__EXERCISE OBJECTIVE__.
Output all the records word for word. Drop the pictures.

__GIVEN DATA__.
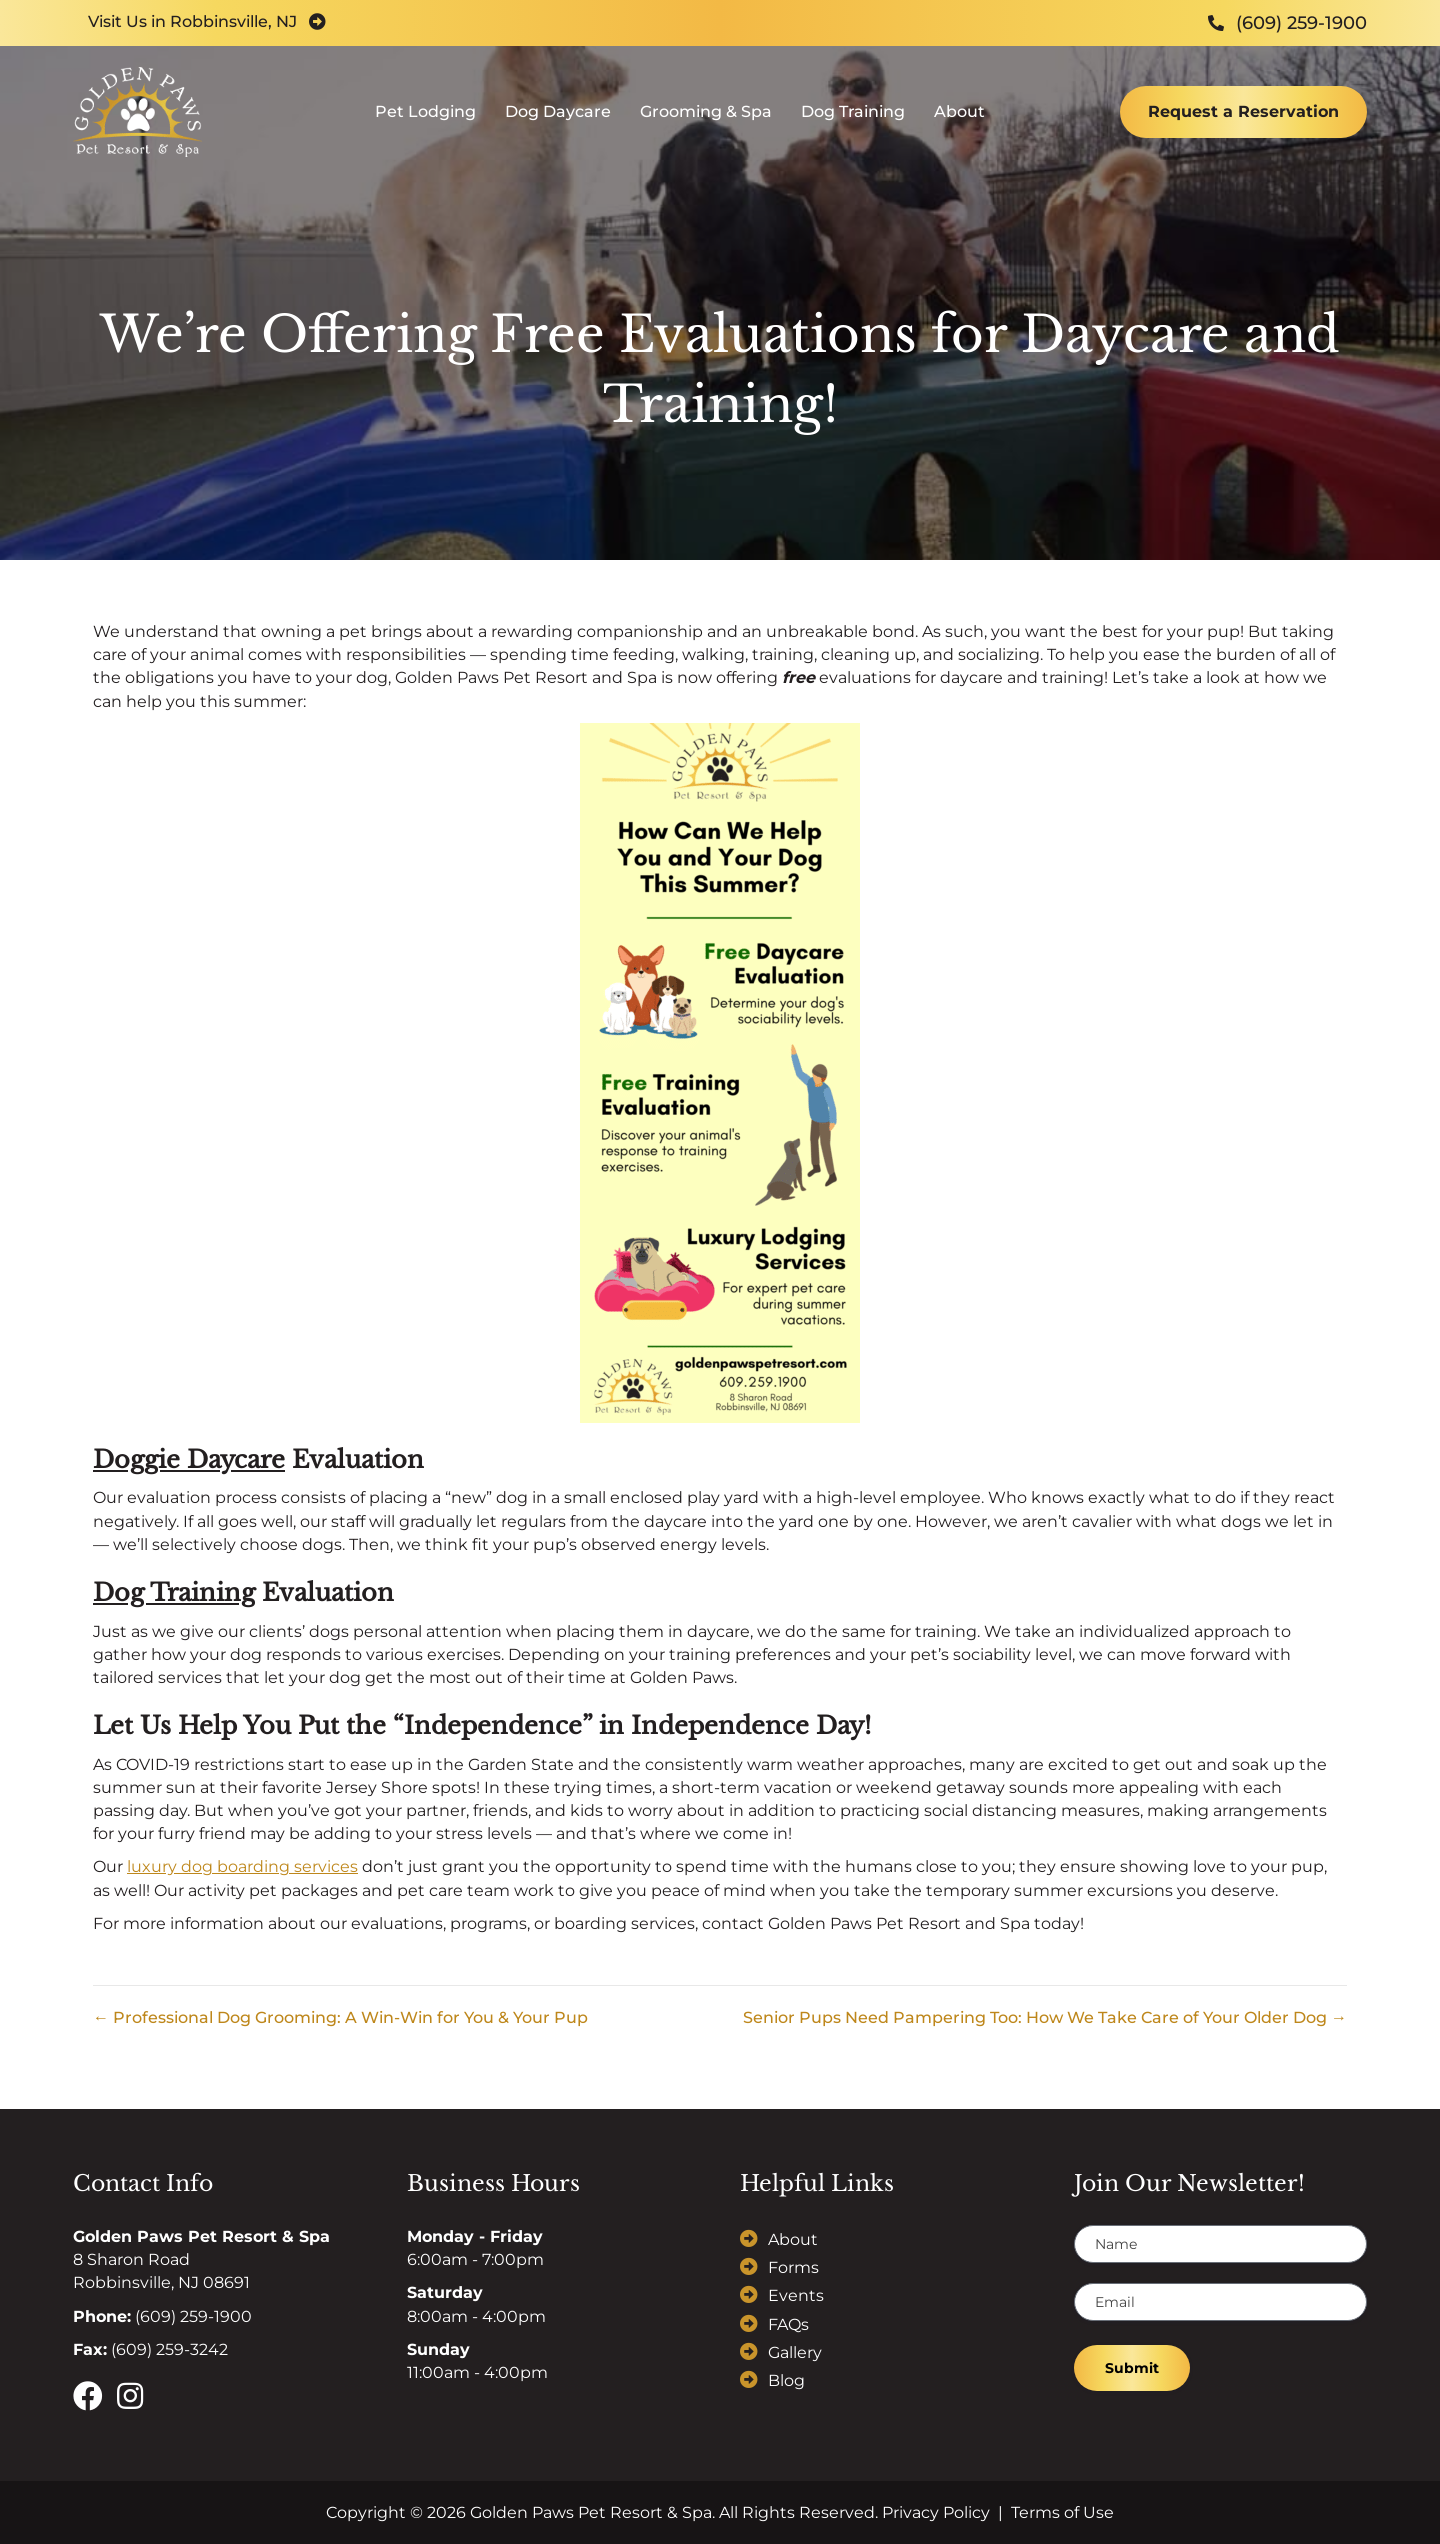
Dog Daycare (558, 125)
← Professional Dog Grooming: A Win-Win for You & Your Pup (340, 2017)
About (959, 125)
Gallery (795, 2352)
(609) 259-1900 (193, 2316)
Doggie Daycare (189, 1459)
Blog (786, 2380)
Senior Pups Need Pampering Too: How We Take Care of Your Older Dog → (1045, 2017)
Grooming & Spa (706, 125)
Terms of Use (1062, 2512)
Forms (793, 2267)
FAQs (788, 2324)
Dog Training (853, 125)
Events (796, 2295)
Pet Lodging (425, 125)
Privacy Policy (936, 2512)
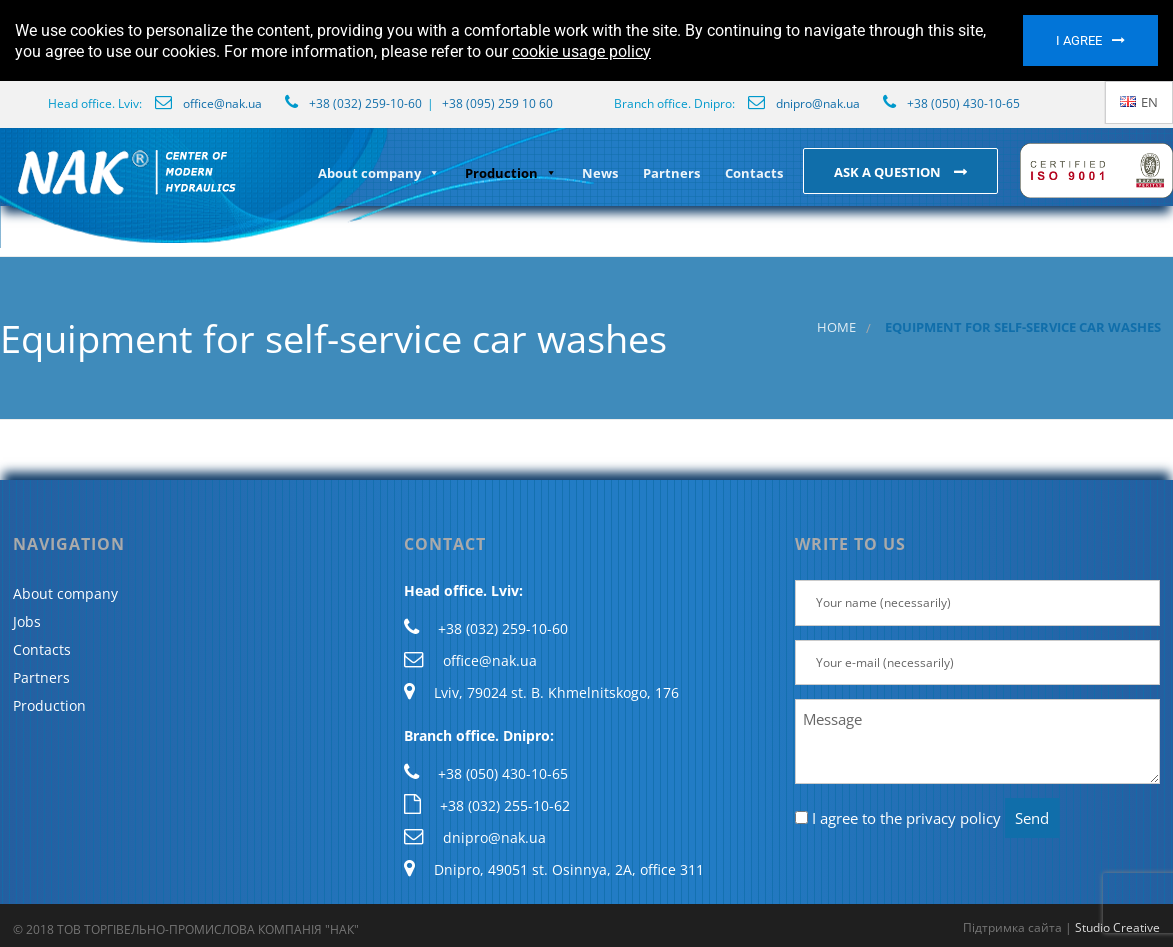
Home (836, 327)
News (600, 173)
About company (379, 173)
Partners (671, 173)
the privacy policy (940, 818)
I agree (1079, 40)
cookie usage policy (581, 51)
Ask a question (889, 172)
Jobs (27, 621)
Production (511, 173)
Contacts (754, 173)
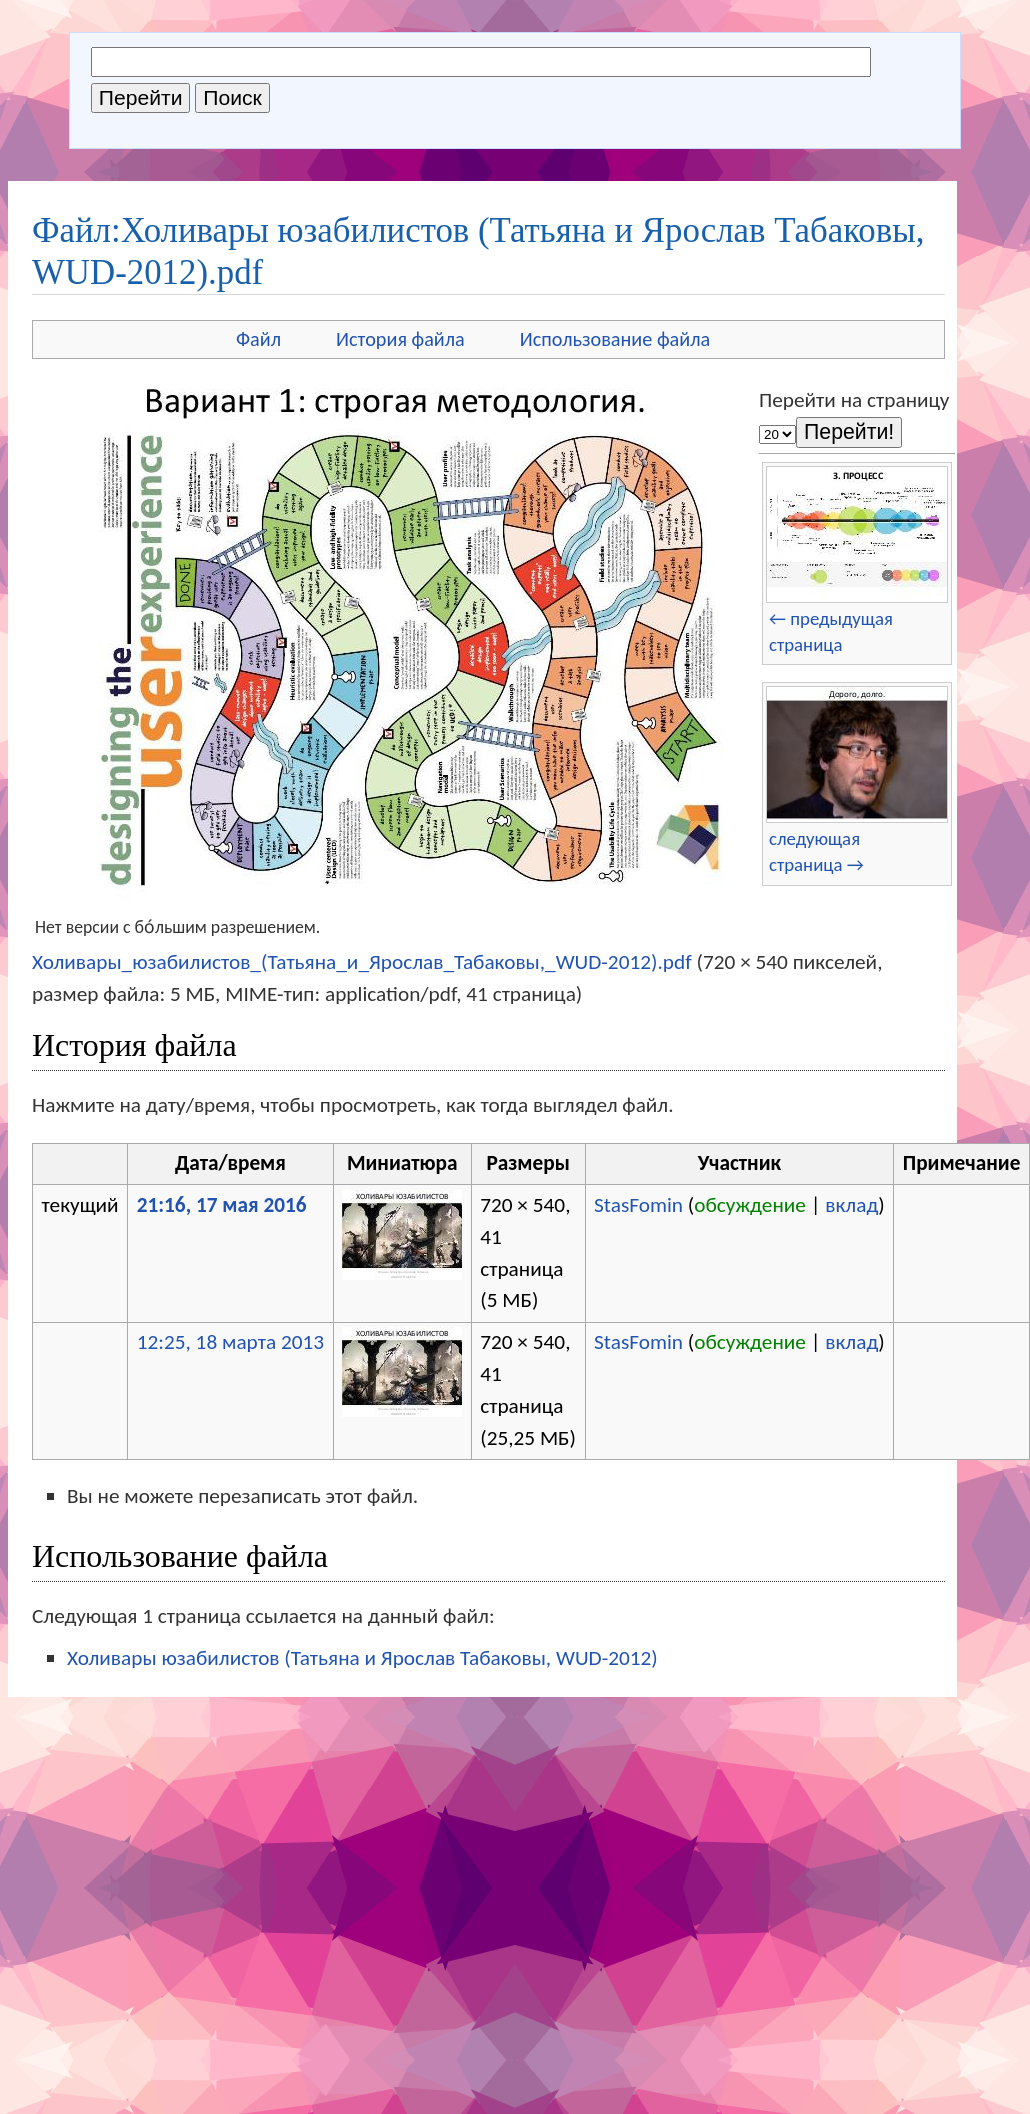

__WORKED SOLUTION__.
Dog Daycare (558, 125)
← Professional Dog Grooming: A Win-Win for You & Your Pup (340, 2017)
About (959, 125)
Gallery (795, 2352)
(609) 259-1900 (193, 2316)
Doggie Daycare (189, 1459)
Blog (786, 2380)
Senior Pups Need Pampering Too: How We Take Care of Your Older Dog → (1045, 2017)
Grooming & Spa (706, 125)
Terms of Use (1062, 2512)
Forms (793, 2267)
FAQs (788, 2324)
Dog Training (853, 125)
Events (796, 2295)
Pet Lodging (425, 125)
Privacy Policy (936, 2512)
Home (836, 327)
News (600, 173)
About company (379, 173)
Partners (671, 173)
the privacy policy (940, 818)
I agree (1079, 40)
cookie usage policy (581, 51)
Ask a question (889, 172)
Jobs (27, 621)
Production (511, 173)
Contacts (754, 173)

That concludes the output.